#### Problem statement
Your task is to write out every line of the data exactly. Drop the pictures.

#### Data below
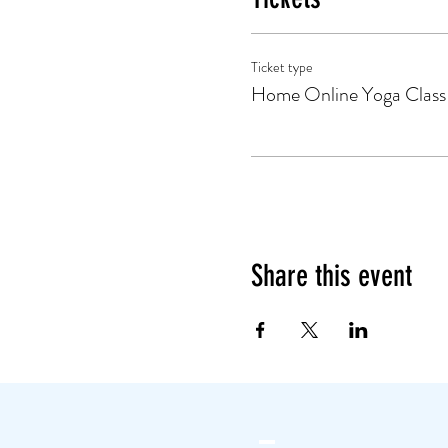
Ticket type
Home Online Yoga Class
Share this event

#### Task solution
Ticket type
Home Online Yoga Class
Share this event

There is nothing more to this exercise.